La vedova. Federica Raccagni: il marito Pietro è morto per una rapina
La vedova. Federica Raccagni: il marito Pietro è morto per una rapina

È stato condannato in via definitiva a 15 anni e sei mesi. «Ho commesso una cosa gravissima, nel mio cuore mi pento, quando uscirò dal carcere vorrei essere una persona nuova. Sto frequentando la scuola per questo. Sono figlio anche io e mi dispiace per la famiglia della vittima»: questo in estrema sintesi il suo pensiero espresso davanti alle telecamere. «È stata un’emozione forte» svela la vedova Raccagni che già aveva incontrato il giovane durante le udienze del processo.

«Anche guardandolo dalla tv ho avuto la stessa impressione di sempre: non riesco a vederlo come un omicida, come un delinquente. Ha l’età dei miei figli, mi sembra timido, forse è finito in qualcosa più grande di lui».
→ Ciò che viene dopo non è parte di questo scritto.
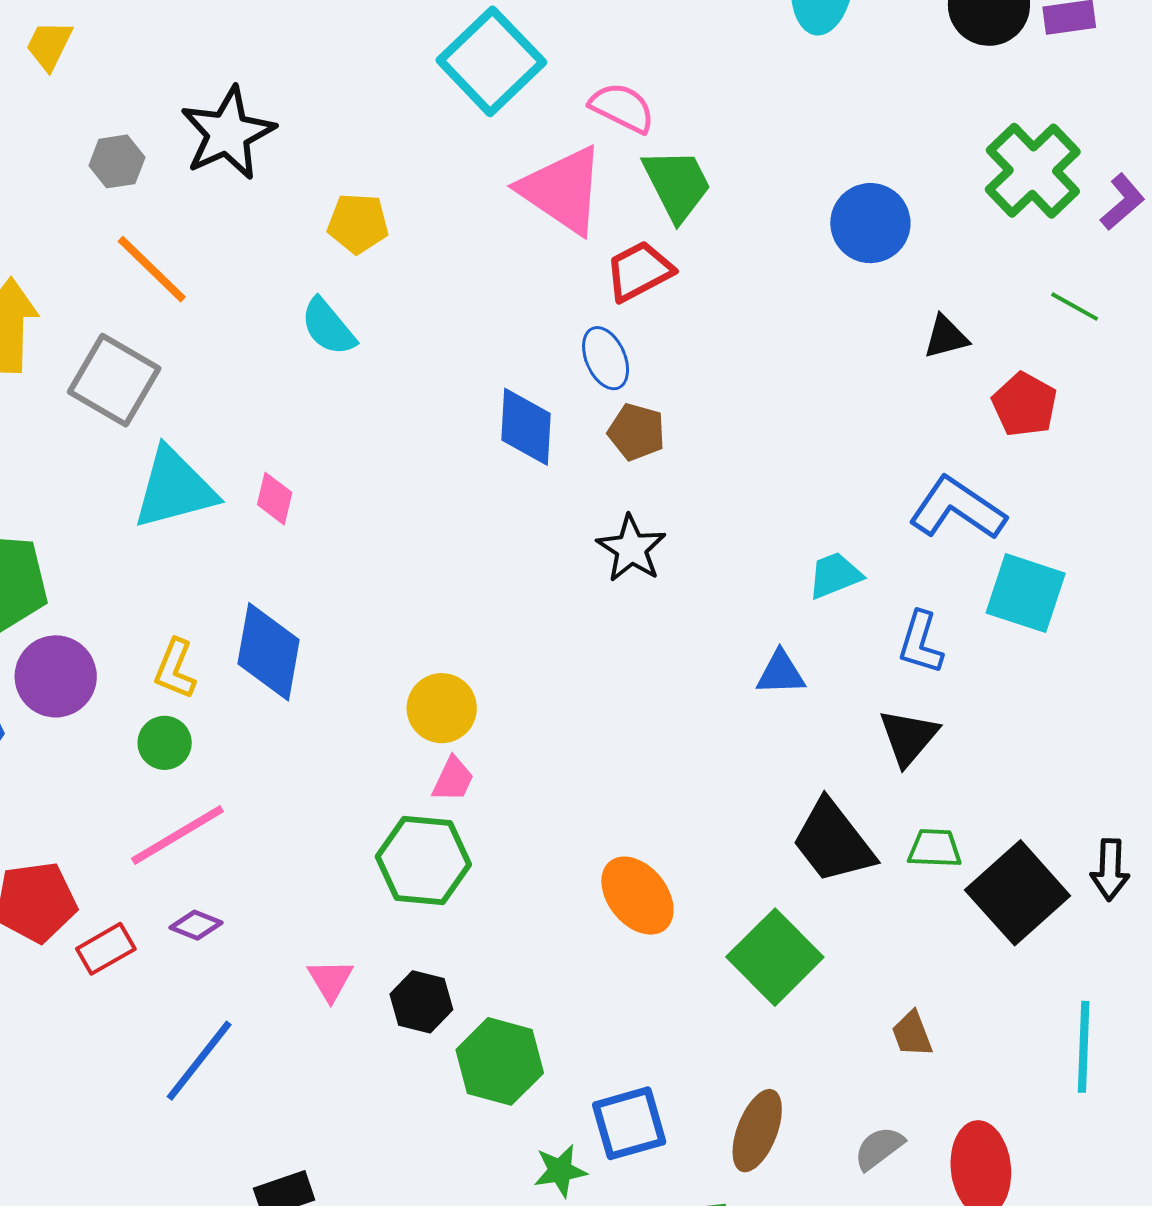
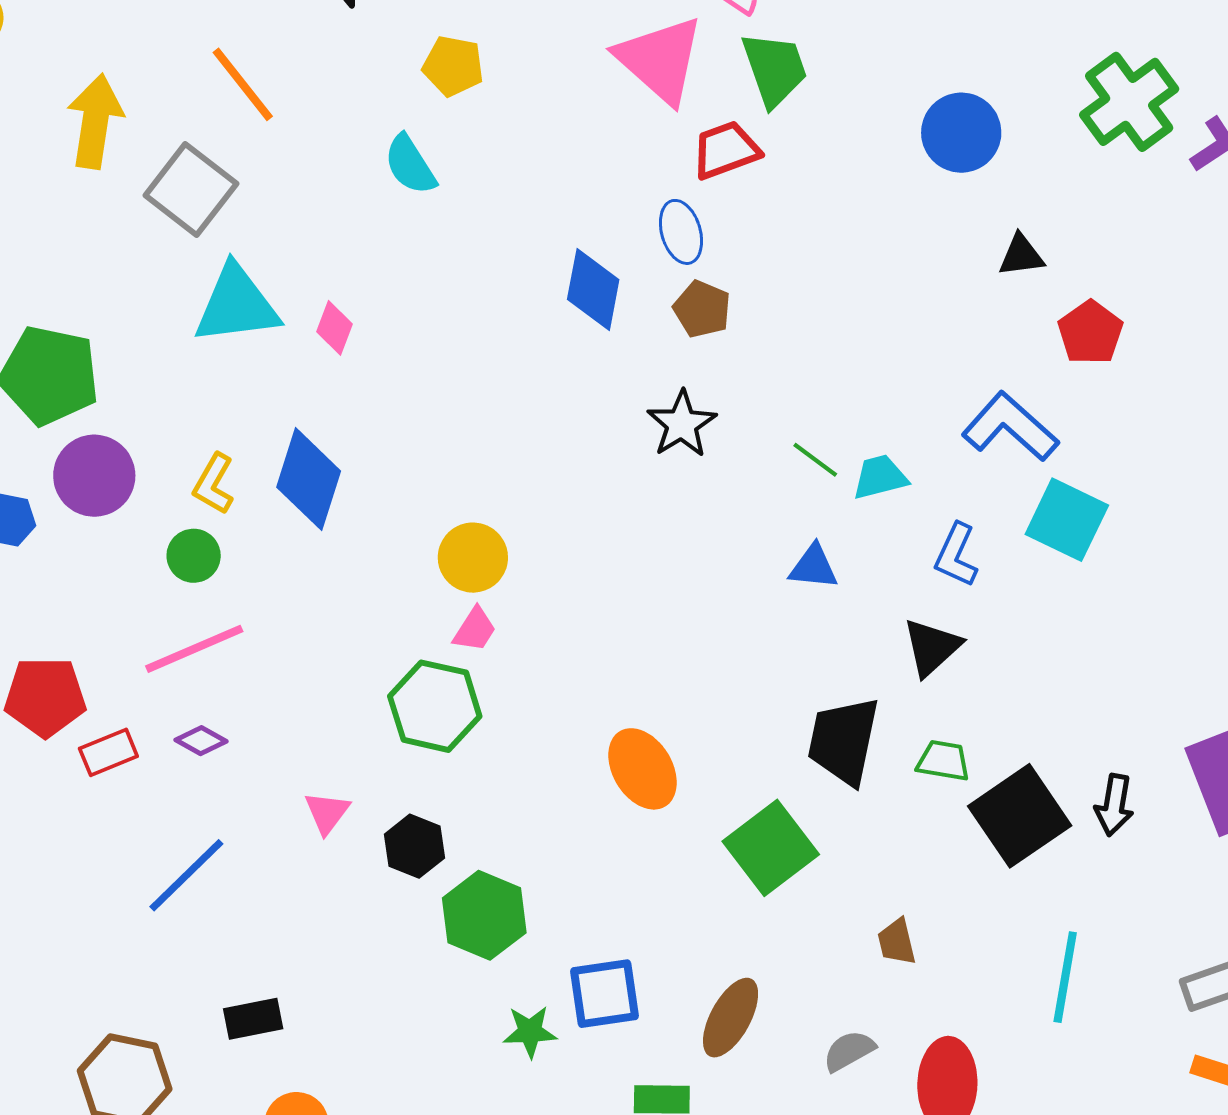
green line: (1075, 307) -> (815, 460), moved
black trapezoid: (833, 841) -> (844, 741), turned 42

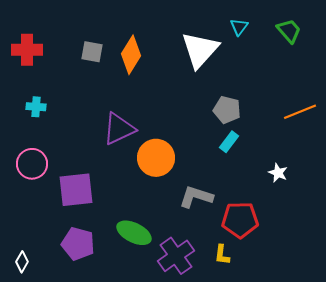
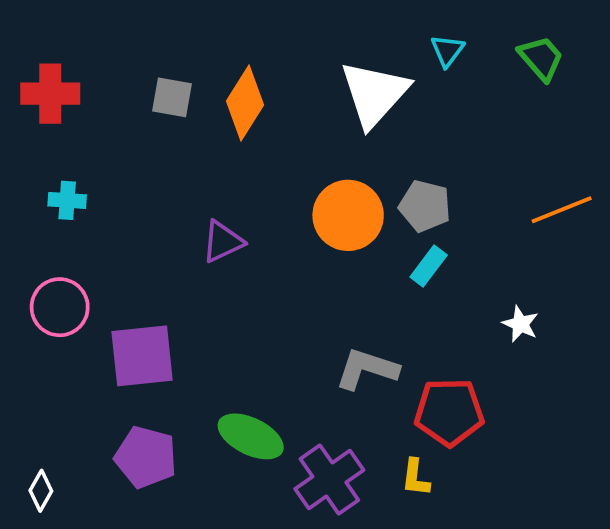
purple triangle: (119, 129) -> (223, 242), size x0.7
orange circle: (156, 158) -> (348, 215), moved

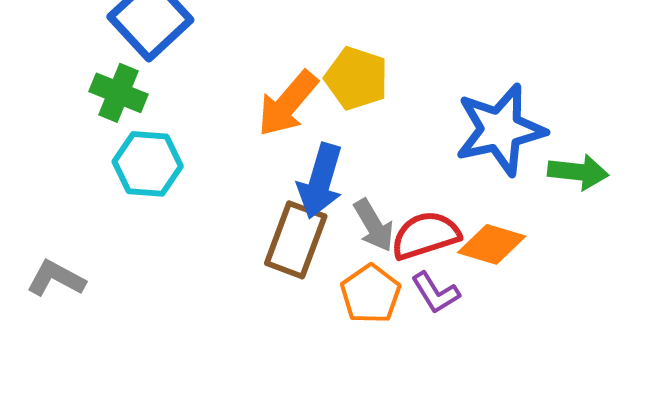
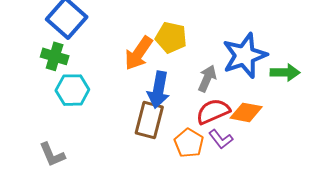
gray arrow: (374, 225) -> (207, 78), moved, turned -120
gray L-shape: (56, 278) -> (52, 155), moved, turned -136

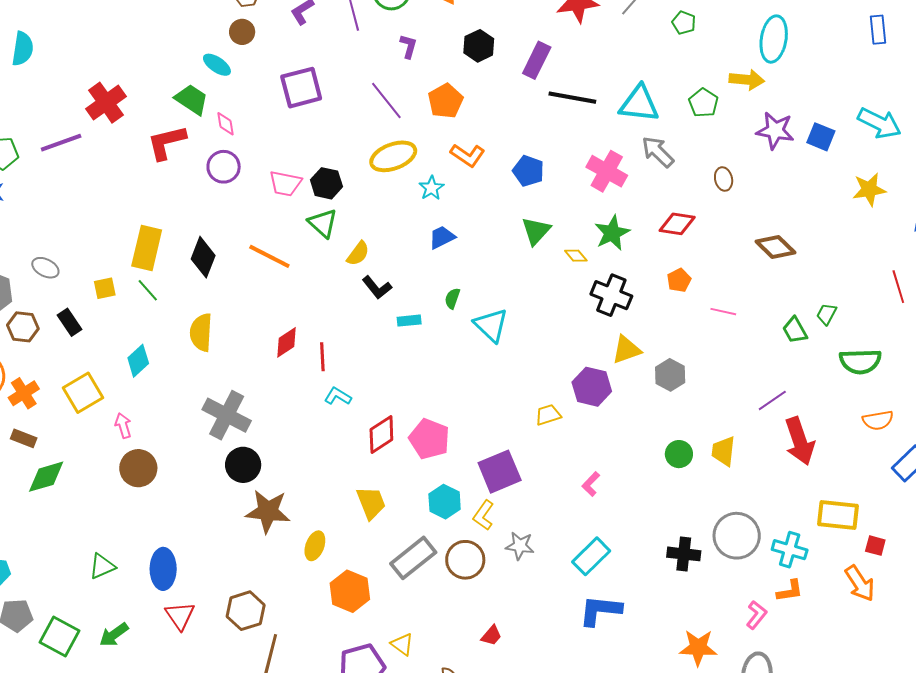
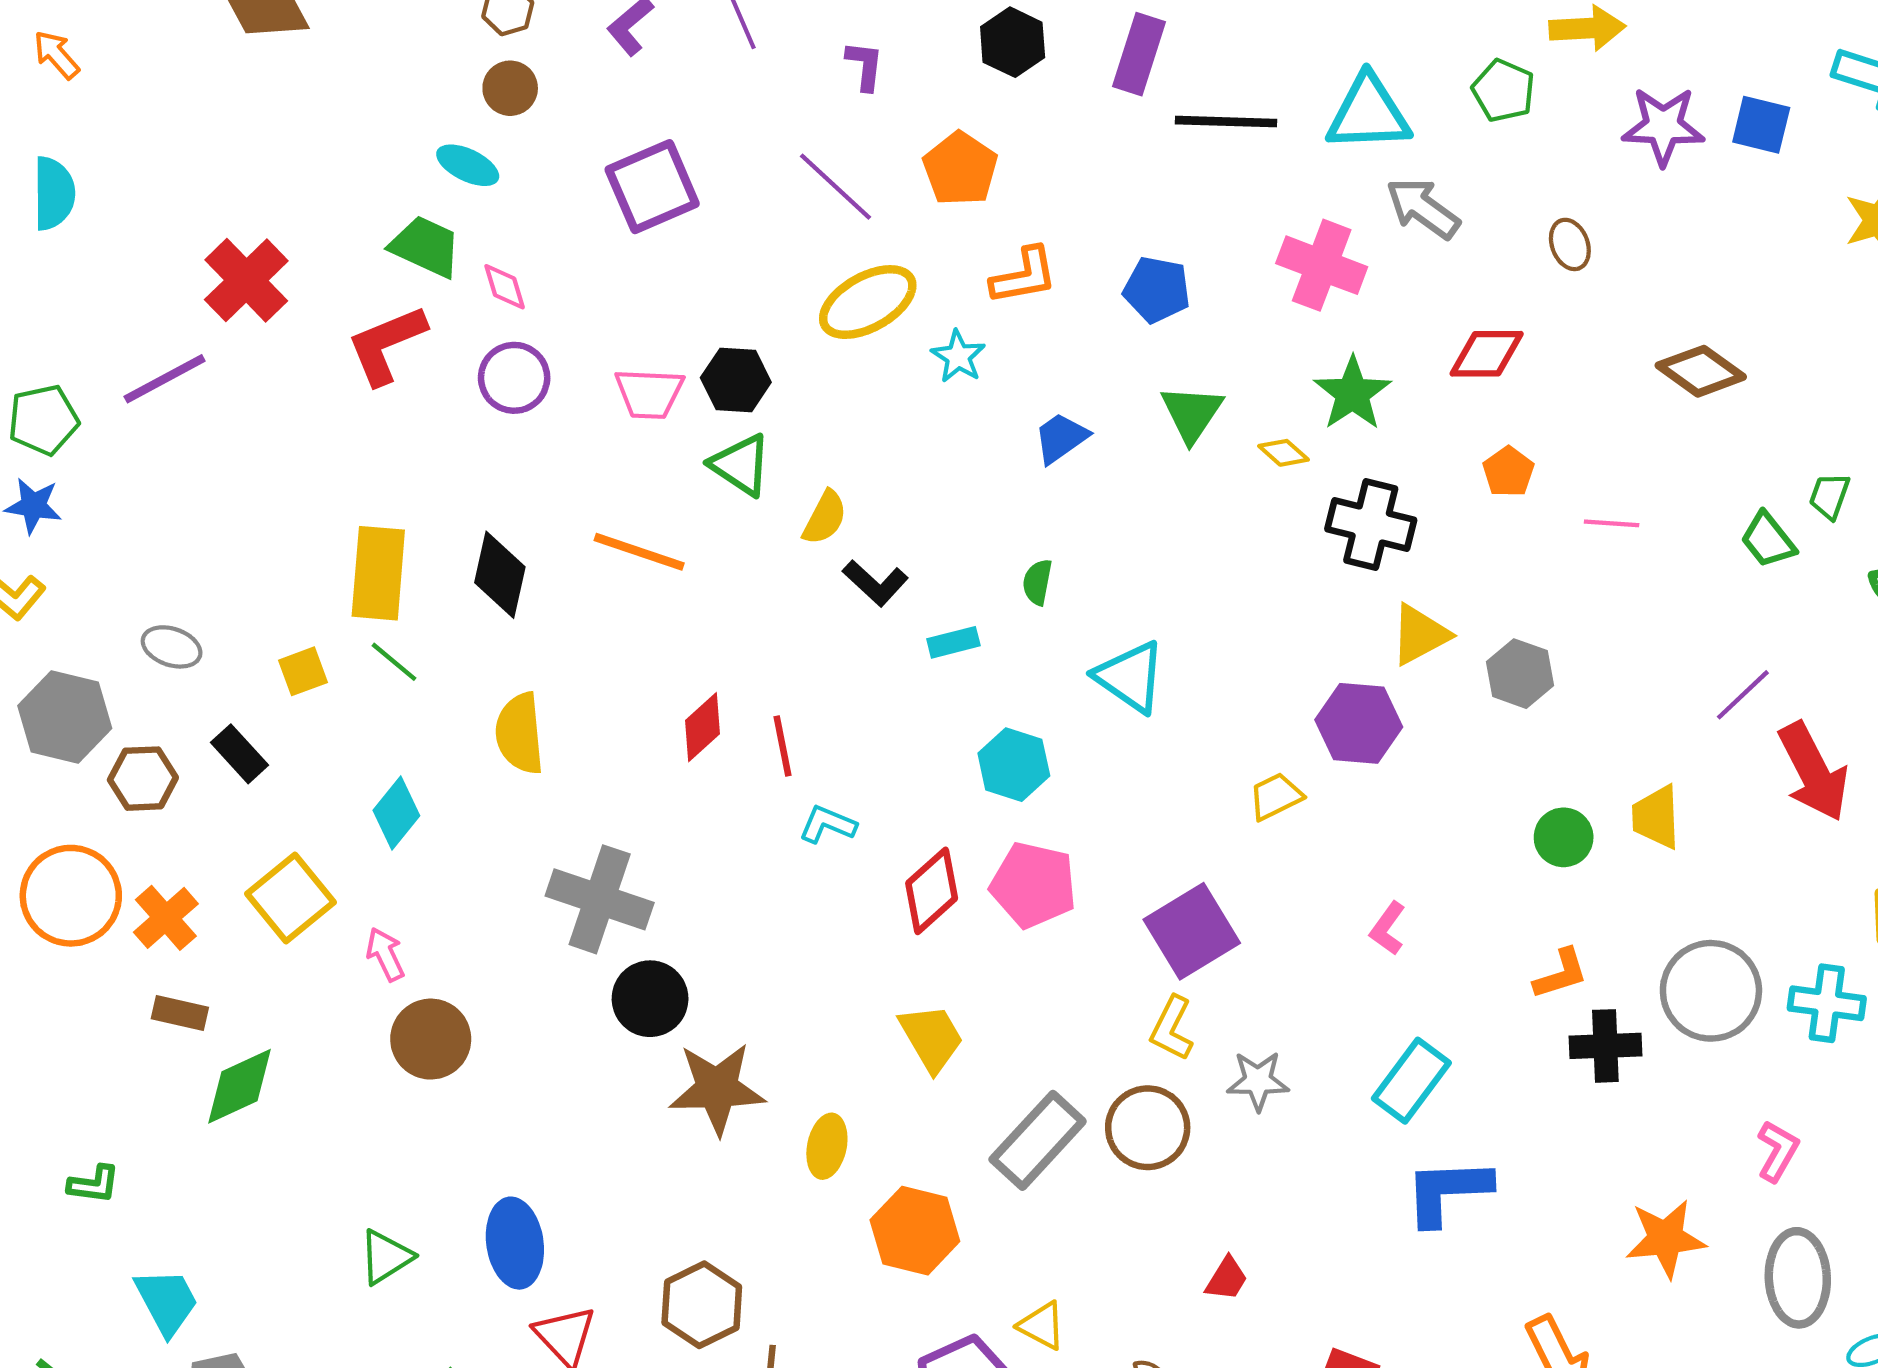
orange L-shape: (468, 155) -> (1024, 276), turned -36
blue trapezoid: (442, 237) -> (1061, 438), moved
cyan triangle: (491, 325) -> (1130, 677), moved
cyan hexagon: (445, 502) -> (1014, 765), moved
orange L-shape: (790, 591) -> (1561, 974), moved

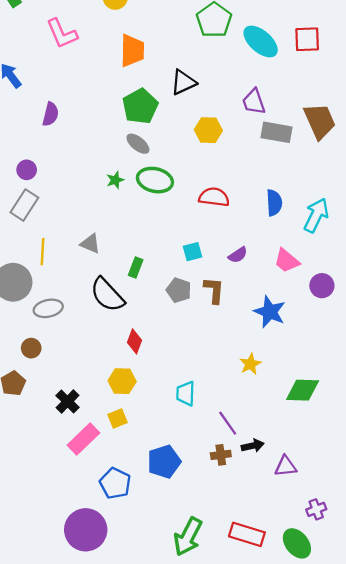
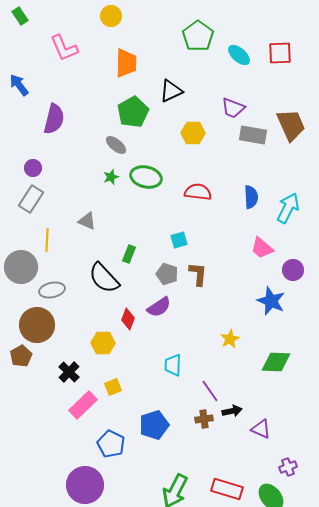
cyan ellipse: (261, 42) -> (239, 55), size x0.7
purple trapezoid: (254, 102) -> (233, 108), turned -50
purple semicircle: (50, 114) -> (54, 119), size x1.4
gray ellipse: (138, 144) -> (116, 145), moved
gray triangle: (90, 244) -> (87, 221), moved
purple semicircle: (238, 255) -> (159, 307), moved, size x1.4
blue star: (270, 312) -> (271, 301), moved
brown circle: (31, 348) -> (37, 325), size x2.0
yellow hexagon: (122, 381) -> (103, 343), moved
purple triangle: (286, 466) -> (261, 429), turned 30

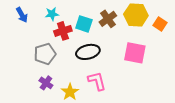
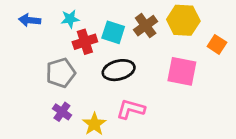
blue arrow: (22, 15) -> (30, 20), turned 126
orange square: (160, 24) -> (217, 44), moved
pink L-shape: (97, 81) -> (131, 109), turned -60

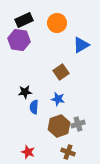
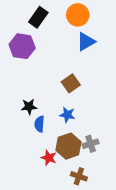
black rectangle: (24, 20) -> (38, 17), moved, turned -30
orange circle: (57, 23) -> (78, 15), moved
blue triangle: (81, 45) -> (86, 42), moved
red star: (28, 152) -> (49, 158), moved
Nessuna vendetta. Pjeter in carcere avrebbe sempre riferito ai compagni di cella di essersi fatto trascinare dal gruppo, di aver avuto un ruolo marginale, di voler cancellare tutto. Ma quella sera a casa Raccagni c’era, e per quell’omicidio gli restano da scontare ancora 12 anni di carcere.

«Io sono per la rieducazione, non puoi sbattere una persona in carcere e lasciarla lì, è giusto che stia facendo la scuola però ho visto più sereno lui dei miei figli. Le vittime sono abbandonate, più di chi ha commesso un reato tanto grave - aggiunge Federica Pagani -. Apprezzo il suo pentimento, mi sembra consapevole di quello che ha fatto, ma non riesco a perdonare. È troppo presto, e anche se non provo rabbia nei suoi confronti o voglia di vendetta, non ce la faccio proprio ora a perdonarlo. Ha contribuito a rovinare la mia famiglia».

La donna, che è anche assessore alla Sicurezza a Pontoglio e che sta affrontando da tempo una battaglia per la certezza della pena, aspetta ora segnali dal Parlamento. «L’onorevole Bazoli in trasmissione ha detto che la Camera ha approvato il disegno di legge che impedisce a chi commette reati gravi di scegliere il processo con rito abbreviato che porta allo sconto di un terzo della pena. Ora - conclude la vedova Raccagni- anche il Senato lo deve approvare. È un dovere dello Stato nei confronti di famiglie rovinate per sempre come la mia».